Status: Final Type: Feature Created: 2021-12-10 Authors: Michael J. Sullivan <[email protected]> RFC PR: `edgedb/rfcs#0039 <https://github.com/edgedb/rfcs/pull/39>`_
This RFC proposes adding a GROUP
statement to EdgeQL to
perform aggregation.
Aggregation of data by keys is a key operation in analytics-like queries, and EdgeQL currently serves poorly.
Consider trying to, in our "cards" test basebase representing a collectible card game, finding the average cost of a card for each of the different "elements" are card could have. In EdgeQL now, this can be expressed as:
FOR element in (DISTINCT Card.element) UNION ( WITH g := (SELECT Card FILTER .element = element) SELECT { element := element, avg_cost := sum(g.cost) / count(g) } ORDER BY .element )
This query, while it gets the job done is fairly complex and distressingly manual. On top of that, it generates a bad query that needs to do a subquery scan for each element!
Implementing a GROUP
statement in EdgeQL will both allow us to
provide much better developer experience when doing aggregating
queries and give us the structure needed to target Postgres's
aggregation features in compilation.
The new GROUP
proposal is an objects-forwards proposal,
which produces a set of free objects containing each produced
group. The encouraged idiom will be to immediately process the results
with a SELECT
statement containing a shape that performs
aggregation, in most cases.
GROUP [<alias> := ] <expr> [USING <alias1> := <expr>, # define parameters to use for <alias2> := <expr>, # grouping ... <aliasN> := <expr>] BY <grouping-ref>, ... # specify which parameters will # be used to partition the set;
where a <grouping-ref>
is one of:
<identifier> .<path-name>
The USING
clause defines a set of aliases. Each alias is available in
later alias definitions and in the BY
clause.
The BY
clause may refer to aliases as well as to immediate partial
paths of the subject expression.
The behavior of GROUP
is to evaluate the subject expression and
then, for each element of the set, evaluate each of the USING
expressions (which much be singletons).

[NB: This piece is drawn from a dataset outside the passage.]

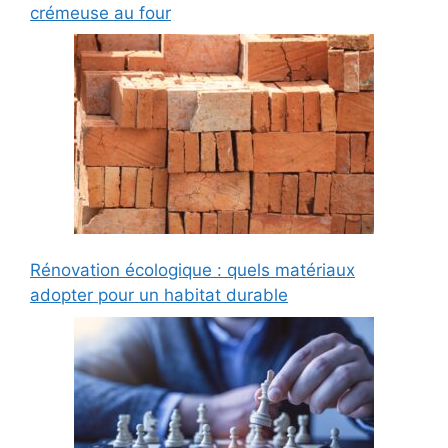
crémeuse au four
Rénovation écologique : quels matériaux
adopter pour un habitat durable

Then a grouping key is created
based on the BY
clause, and the objects are aggregated into groups
with matching grouping keys.
The output is reflected in an ad-hoc free object of the following form:
{ key: <another free object containing "alias := value" pointers>, elements: <the set of all the objects with the matching key>, grouping: <set of keys used in grouping>, }
To extend this to support multiple grouping sets, we alter the syntax for the
BY
clause.
To do this, we generalize BY
as such:
BY <grouping-element>, ...
where grouping-element
is one of:
<ref-or-list> {<grouping-element>, ...} ROLLUP(<ref-or-list>, ...) CUBE(<ref-or-list>, ...)
and ref-or-list
is one of:
<grouping-ref> () (<grouping-ref>, ...)
Braces specify a grouping set (and can be thought of as declaring
a set of keys, using set syntax.)
When grouping by a grouping set, we group by each element of the
grouping set.
The grouping
element of the output shape indicates
which grouping set a group is from, by listing all the keys used in
the group, in the order they appeared in the BY
clause.
When there are multiple top-level grouping-elements
, and some are
grouping sets, then the cartesian product of them is taken to determine
the final grouping sets. That is a, {b, c}
is equivalent
to {(a, b), (a, c)}
. The best way to think about this is as analogue
of EdgeQL's normal evaluation rules, which computes cross products
whenever lifting operators over sets.
ROLLUP
and CUBE
are basic syntactic sugar for grouping sets.
ROLLUP
groups by all prefixes of a list of elements, so
ROLLUP (a, b, c)
is equivalent to
{(), (a), (a, b), (a, b, c)}
while CUBE
considers all elements of the power set, so that
CUBE (a, b)
is equivalent to {(), (a), (b), (a, b)}
.
These elements can be lists of aliases, also.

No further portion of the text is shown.